Upon checking migration status, you will see it has succeeded:
{
"locator": "01K04V1HK97GYPWHP48PNDQQRT",
"migrationState": "finished",
"processedAccounts": 1,
"totalAccounts": 1
}
And that’s it! So far, you’ve
Learned about the primary migration endpoints
Submitted an account migration request
Submitted an erroneous migration request, examined the reason for failure, fixed the data, and “recovered” the migration
Using a converter
Of course, in a typical migration scenario, you’ll have raw data that needs to be converted to the Migration API input format. In the tutorial GitHub repository, you’ll see these directories:
source
: a sample set of raw data from a hypothetical policy administration serviceapps/converter
: a sample converter, written in Python, that converts the source data to the Socotra Migration API format
You can run the converter to transform the source data into a format ready for input into the Migration API, and also execute the checker (apps/checker
) to validate results in Socotra. Since such tasks – fetching data from a source system, transforming it, sending it to the Migration API, and performing any post-migration tests and related tasks – follow a predictable pattern, we have created a Migration Client to coordinate those steps.
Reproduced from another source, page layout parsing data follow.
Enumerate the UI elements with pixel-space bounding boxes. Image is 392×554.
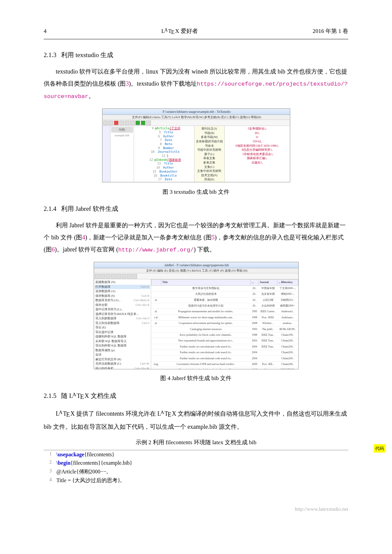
example-2-caption: 示例 2 利用 filecontents 环境随 latex 文档生成 bib	[44, 437, 348, 448]
texstudio-menubar: 文件(F) 编辑(E) Idefix 工具(T) LaTeX 数学(M) 向导(…	[102, 115, 290, 120]
issue-info: 2016 年第 1 卷	[313, 26, 348, 38]
jabref-entry-table: Title...Journal... Bibtexkey数字革命与竞争国际化20…	[151, 279, 298, 369]
code-label: 代码	[374, 444, 385, 453]
page-footer-url: http://www.latexstudio.net	[44, 505, 348, 514]
page-number: 4	[44, 26, 47, 38]
figref-5: 5	[212, 234, 215, 241]
texstudio-toolbar	[102, 120, 290, 126]
figure-4: JabRef - F:\xelatex\biblatex-usage\paper…	[44, 262, 348, 384]
code-block-example-2: 代码 1\usepackage{filecontents}2\begin{fil…	[44, 450, 348, 484]
texstudio-titlebar: F:\xelatex\biblatex-usage\example.bib - …	[102, 109, 290, 115]
section-215-paragraph: LATEX 提供了 filecontents 环境允许在 LATEX 文档编译的…	[44, 408, 348, 433]
structure-tree: 结构 example.bib	[111, 126, 134, 182]
jabref-url[interactable]: http://www.jabref.org/	[118, 247, 193, 253]
jabref-toolbar	[94, 273, 298, 279]
figure-3-caption: 图 3 texstudio 生成 bib 文件	[44, 187, 348, 197]
section-213-paragraph: texstudio 软件可以在多平台使用，linux 下因为没有 winedt …	[44, 65, 348, 102]
entry-type-menu: 期刊论文(J)书籍(B)多卷书籍(M)含有标题的书籍片段书命名书籍中的补充材料册…	[194, 126, 225, 182]
figure-3: F:\xelatex\biblatex-usage\example.bib - …	[44, 108, 348, 197]
jabref-file-menu: 新建数据库 (N)打开数据库Ctrl+O追加数据库 (A)保存数据库 (S)Ct…	[94, 279, 151, 369]
figref-3: 3	[126, 80, 129, 87]
figure-4-caption: 图 4 Jabref 软件生成 bib 文件	[44, 373, 348, 384]
journal-title: LATEX 爱好者	[161, 26, 198, 38]
jabref-titlebar: JabRef - F:\xelatex\biblatex-usage\paper…	[94, 262, 298, 268]
figref-4: 4	[82, 234, 85, 241]
figure-3-screenshot: F:\xelatex\biblatex-usage\example.bib - …	[102, 108, 290, 182]
bib-editor: 4@Article{丁文祥5 Title6 Author7 Date8 Note…	[134, 126, 194, 182]
section-214-title: 2.1.4利用 Jabref 软件生成	[44, 203, 348, 215]
figref-6: 6	[52, 246, 55, 253]
jabref-menubar: 文件 (F) 编辑 (E) 查找 (S) 视图 (V) BibTeX 工具 (T…	[94, 268, 298, 273]
section-214-paragraph: 利用 Jabref 软件是最重要的一种方式，因为它也是一个较强的参考文献管理工具…	[44, 219, 348, 256]
figure-4-screenshot: JabRef - F:\xelatex\biblatex-usage\paper…	[94, 262, 299, 369]
preview-pane: 5竞争国际化},30},3}159-92,0地区名称代码 GB/T 2659-1…	[225, 126, 290, 182]
page-header: 4 LATEX 爱好者 2016 年第 1 卷	[44, 26, 348, 39]
section-215-title: 2.1.5随 LATEX 文档生成	[44, 390, 348, 403]
section-213-title: 2.1.3利用 texstudio 生成	[44, 49, 348, 61]
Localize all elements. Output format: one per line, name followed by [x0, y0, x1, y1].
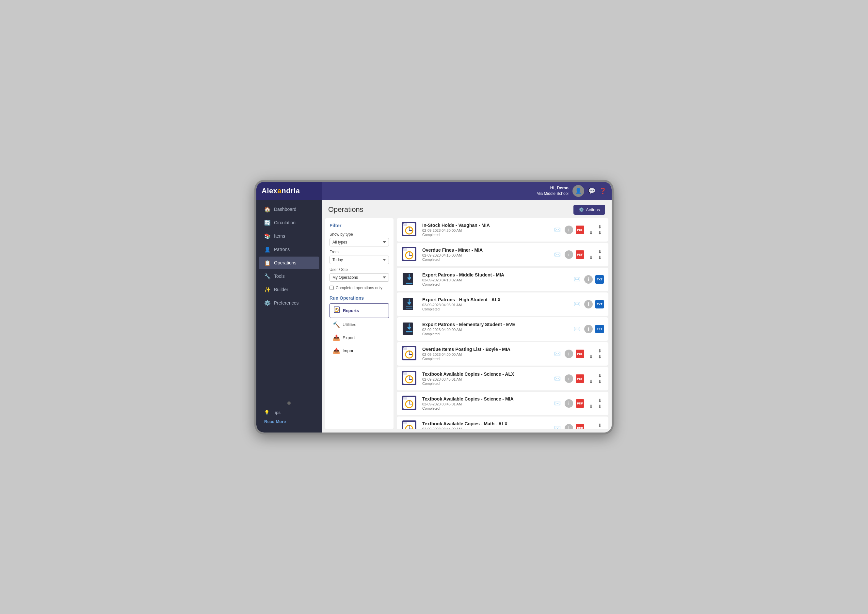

Read on to learn more about the Migration Client and how it works.
Migration Client
We publish a Migration Client that orchestrates common migration pipeline tasks, helping you to get your data into Socotra as quickly as possible. Here’s how it looks from a high-level perspective:

A: Raw data source on disk. We may augment the client with connectors to fetch from other source types, as demand warrants.
B: Migration Client, serving as an orchestrator that fetches raw source data, shepherds it through conversion and input into the migration API, and optionally calls post-migration checks.
C: Converter, a custom application that turns raw source data into the format expected by the Migration API, and which conforms to the target tenant configuration.
D: Coda, a custom application capable of performing post-migration activities, such as inspecting data after migration to ensure expected results. While we depict checks as interacting with the EC API, it could conceivably connect to other services, such as Data Lake, to perform tasks.
The Migration Client abstracts common migration patterns, isolating necessary custom logic to specific components. As long as your converter and coda apps are exposed as callable binaries, placing results on disk, they can be used with the migration client.
Obtaining the Client
The Migration Client can be downloaded as a package from our Config SDK Template repository:

On the package page, you’ll just need migration-client-[version]-distribution.zip
, listed under “Assets”.
After unzipping the archive, you should be able to confirm that you can run the client by navigating to the bin
directory and running the ./migrate
command:
(.venv) alice@machine1 bin % ./migrate
Usage: ./migrate <path-to-config-file>
Options:
<path-to-config-file> Specify the location of the configuration YAML file.
help Show this help message.
Configuration file help:
help pipeline Show configuration details for the Migration Pipeline.
help service-api Show configuration details for the Service API.
help convertor Show configuration details for the Migration Request Converter.
help processor Show configuration details for the Request Processor.
help patcher Show configuration details for Patch Migration Failures.
help coda Show configuration details for the Post Migration.
As you can see from the default screen, the client takes a YAML configuration file as input. The YAML file tells the migration client which components should be run, and what the command-line arguments to those components are. Follow the tutorial below for a complete example of a working migration.
Note
The Migration Client requires a Java 17+ runtime. If you encounter an error while attempting to execute the launch script, make sure that you have a JRE installed on your system.
Migration Client Tutorial
In this tutorial, we’ll set up a migration to Socotra, pretending we have raw source data from another system that needs to be converted to the Socotra format and sent to the Migration API.
Note
The instructions in this tutorial have been verified to work with Migration Client version 0.0.6, released 14 July 2025.
Prerequisites
Migration Client
Python 3.x for the sample converter and checker apps
After you’ve obtained the Migration Client package and confirmed that you can run it, clone or download this repository: https://github.com/socotra/migration-tutorial. This repository contains a basic sample config, mock source data from a chimerical policy administration system, a converter app, and a coda app.
├── apps
│ ├── coda
│ └── converter
├── config
└── source
The configuration is based on our simple “Blank Config”, available in Configuration Studio.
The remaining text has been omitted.